The ongoing saga of ownership of Arm appears to be finally nearing its end, as Arm has announced this afternoon that the company has made its long-awaited filing for an initial public offering (IPO) on the Nasdaq exchange. Share prices and listing dates have not been set as of this time, but Arm has secured the ARM ticker symbol for the new offering.

The SoftBank-owned chip IP designer, whose designs are at the core of virtually every smartphone and countless other embedded computers, has been hanging in a state of limbo since early 2022, when NVIDIA’s acquisition of the company was called off due to regulatory pressure. At the time, SoftBank announced that they would instead take Arm public – a much more challenging and less profitable endeavor – using the last 18 months to prepare for an IPO.

SoftBank originally acquired Arm in 2016 as a growth vehicle for the investment firm, paying roughly $32 billion for the chip designer. The company then began shopping Arm around in 2020 after other SoftBank investments such as WeWork turned sour, and SoftBank looked to shore up its balance sheets. Ultimately, the group found a potential buyer in NVIDIA, who was offering $40 billion for Arm, only for that exchange to never come to pass as regulators deemed Arm too critical of a company to be held by NVIDIA – or presumably any other single tech company, for that matter.

The failure of the NVIDIA acquisition has left Arm in a state of limbo for the past year and a half. While there’s little doubt that SoftBank will be able to find investors on the open market, there’s a good deal more doubt over whether SoftBank would be able to sell any stake in Arm at a profit, given their relatively high 2016 buy-in and the fact that NVIDIA’s top offer was only 25% above that. SoftBank’s plans seemed to have softened in the meantime – the IPO filing indicates that SoftBank will be retaining voting control over Arm, so they’re not divesting themselves of Arm entirely – but the company is still looking to turn a profit on Arm, and IPO timing is an important factor in accomplishing that.

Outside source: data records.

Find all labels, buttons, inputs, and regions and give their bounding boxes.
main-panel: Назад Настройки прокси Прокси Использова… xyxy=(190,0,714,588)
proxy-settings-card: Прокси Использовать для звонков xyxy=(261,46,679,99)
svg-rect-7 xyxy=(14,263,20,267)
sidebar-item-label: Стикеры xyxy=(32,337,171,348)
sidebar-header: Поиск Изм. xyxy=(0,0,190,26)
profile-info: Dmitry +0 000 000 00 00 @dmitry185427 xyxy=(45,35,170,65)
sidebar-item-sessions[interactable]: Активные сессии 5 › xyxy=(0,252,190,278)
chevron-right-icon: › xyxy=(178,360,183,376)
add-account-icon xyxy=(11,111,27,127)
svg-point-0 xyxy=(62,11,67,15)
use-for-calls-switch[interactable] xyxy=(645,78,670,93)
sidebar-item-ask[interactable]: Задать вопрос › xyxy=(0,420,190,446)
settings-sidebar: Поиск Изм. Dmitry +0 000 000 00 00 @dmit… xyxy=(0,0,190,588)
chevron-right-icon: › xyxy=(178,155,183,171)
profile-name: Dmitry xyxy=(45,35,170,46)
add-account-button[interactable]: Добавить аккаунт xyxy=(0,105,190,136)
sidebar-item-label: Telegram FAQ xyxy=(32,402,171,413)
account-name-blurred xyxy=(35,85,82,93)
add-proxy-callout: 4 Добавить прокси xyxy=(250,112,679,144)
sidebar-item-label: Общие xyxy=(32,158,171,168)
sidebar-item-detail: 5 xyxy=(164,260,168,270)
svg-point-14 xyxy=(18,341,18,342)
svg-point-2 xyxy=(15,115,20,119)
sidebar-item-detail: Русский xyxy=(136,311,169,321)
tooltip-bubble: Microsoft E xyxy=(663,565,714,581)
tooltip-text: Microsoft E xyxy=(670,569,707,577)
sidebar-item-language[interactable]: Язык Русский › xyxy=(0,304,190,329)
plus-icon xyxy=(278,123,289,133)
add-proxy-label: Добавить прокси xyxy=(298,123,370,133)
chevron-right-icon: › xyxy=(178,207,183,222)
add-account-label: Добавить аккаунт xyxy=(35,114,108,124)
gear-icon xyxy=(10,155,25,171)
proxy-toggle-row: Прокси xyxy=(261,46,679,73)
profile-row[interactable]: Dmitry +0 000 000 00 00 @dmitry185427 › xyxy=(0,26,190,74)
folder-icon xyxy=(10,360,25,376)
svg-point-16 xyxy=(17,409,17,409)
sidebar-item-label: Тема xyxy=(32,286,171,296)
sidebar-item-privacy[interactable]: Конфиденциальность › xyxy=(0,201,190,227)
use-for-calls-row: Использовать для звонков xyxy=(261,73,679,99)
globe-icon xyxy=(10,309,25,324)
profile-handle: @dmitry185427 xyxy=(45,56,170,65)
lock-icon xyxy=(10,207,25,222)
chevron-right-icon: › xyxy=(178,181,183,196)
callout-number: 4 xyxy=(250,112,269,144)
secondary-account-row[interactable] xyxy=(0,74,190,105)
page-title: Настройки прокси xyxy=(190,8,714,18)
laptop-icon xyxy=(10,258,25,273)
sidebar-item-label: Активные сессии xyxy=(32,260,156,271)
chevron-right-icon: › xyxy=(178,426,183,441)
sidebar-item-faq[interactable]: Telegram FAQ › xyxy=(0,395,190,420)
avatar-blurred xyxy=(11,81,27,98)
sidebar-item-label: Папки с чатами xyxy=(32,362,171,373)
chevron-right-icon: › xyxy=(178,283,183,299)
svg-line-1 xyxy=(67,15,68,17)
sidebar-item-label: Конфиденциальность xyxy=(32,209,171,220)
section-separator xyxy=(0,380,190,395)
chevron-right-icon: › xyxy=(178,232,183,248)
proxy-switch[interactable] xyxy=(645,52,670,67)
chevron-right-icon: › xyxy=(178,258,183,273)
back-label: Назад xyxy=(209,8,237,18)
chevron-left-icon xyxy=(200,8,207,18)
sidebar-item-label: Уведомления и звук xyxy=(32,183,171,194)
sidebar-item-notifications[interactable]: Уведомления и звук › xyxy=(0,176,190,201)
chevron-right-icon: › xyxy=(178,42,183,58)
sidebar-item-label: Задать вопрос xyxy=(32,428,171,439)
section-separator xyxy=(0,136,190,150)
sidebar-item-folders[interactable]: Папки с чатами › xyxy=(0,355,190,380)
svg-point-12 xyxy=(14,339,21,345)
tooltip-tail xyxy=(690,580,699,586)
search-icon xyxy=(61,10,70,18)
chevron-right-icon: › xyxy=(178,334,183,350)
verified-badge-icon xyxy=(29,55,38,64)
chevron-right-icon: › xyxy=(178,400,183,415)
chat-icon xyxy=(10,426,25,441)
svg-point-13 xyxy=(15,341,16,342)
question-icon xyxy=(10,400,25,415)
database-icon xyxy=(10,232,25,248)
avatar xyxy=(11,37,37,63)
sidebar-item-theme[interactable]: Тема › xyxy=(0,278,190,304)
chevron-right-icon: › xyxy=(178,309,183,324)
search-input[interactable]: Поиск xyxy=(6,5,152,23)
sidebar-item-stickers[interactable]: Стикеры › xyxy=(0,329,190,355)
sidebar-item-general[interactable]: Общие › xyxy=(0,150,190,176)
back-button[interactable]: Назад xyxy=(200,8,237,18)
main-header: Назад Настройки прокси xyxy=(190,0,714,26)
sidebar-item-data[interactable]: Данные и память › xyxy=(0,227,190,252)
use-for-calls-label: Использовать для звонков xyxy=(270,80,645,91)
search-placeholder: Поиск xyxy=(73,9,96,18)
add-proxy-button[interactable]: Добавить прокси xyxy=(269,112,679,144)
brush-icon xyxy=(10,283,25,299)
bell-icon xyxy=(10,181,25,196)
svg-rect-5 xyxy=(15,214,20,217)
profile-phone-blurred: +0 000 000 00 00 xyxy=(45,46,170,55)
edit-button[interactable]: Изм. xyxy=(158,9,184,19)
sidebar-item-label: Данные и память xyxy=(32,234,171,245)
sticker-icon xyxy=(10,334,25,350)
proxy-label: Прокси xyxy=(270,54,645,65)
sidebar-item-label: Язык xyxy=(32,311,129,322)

At this point, Arm has not announced how many shares of the company will be sold or at what price, as those details will be determined later. Meanwhile, according to a report from Reuters on Friday, SoftBank re-acquired the outstanding 25% stake of Arm held by its Vision Fund unit in a deal valuing Arm at $64 billion. This is consistent with other reports that SoftBank is aiming for an IPO valuation between $60 billion and $70 billion, far better than NVIDIA’s offer and a well over what the investment firm acquired Arm for in the first place. These reports also claim that SoftBank is courting NVIDIA, Intel, and other tech companies as initial investors, which would result in Arm being partially held by what amounts to a quasi-consortium of tech companies.

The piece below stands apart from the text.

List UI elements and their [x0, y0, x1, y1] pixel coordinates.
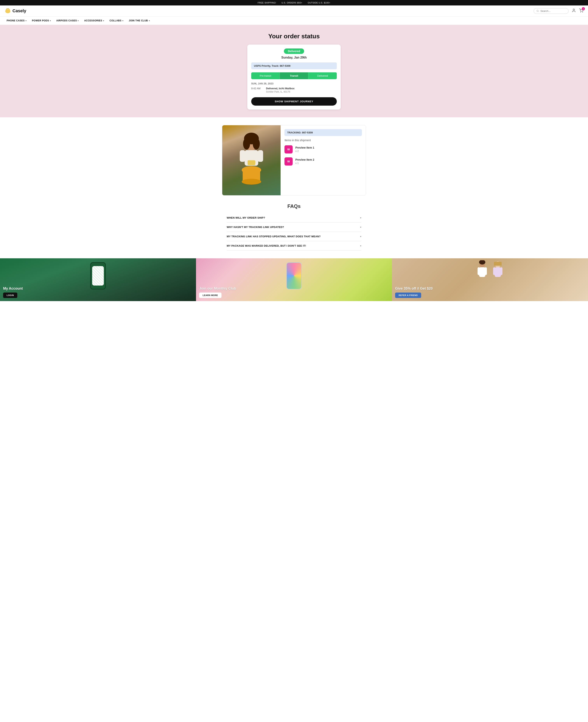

A successful IPO should also provide some stability for the engineering side of Arm, though it won’t alleviate investment pressures entirely. As a public company, investors will be pushing Arm to further grow the company and raise revenues – a familiar spot for the previously-public chip designer – but now Arm will be able to develop products without the looming prospect of being sold to another company, and the change in priorities that would come from that. Ultimately, Arm is going to have to find ways to drive growth without making customers flinch from royalty rates, a tricky task given the success of RISC-V MCUs and other alternative processor designs.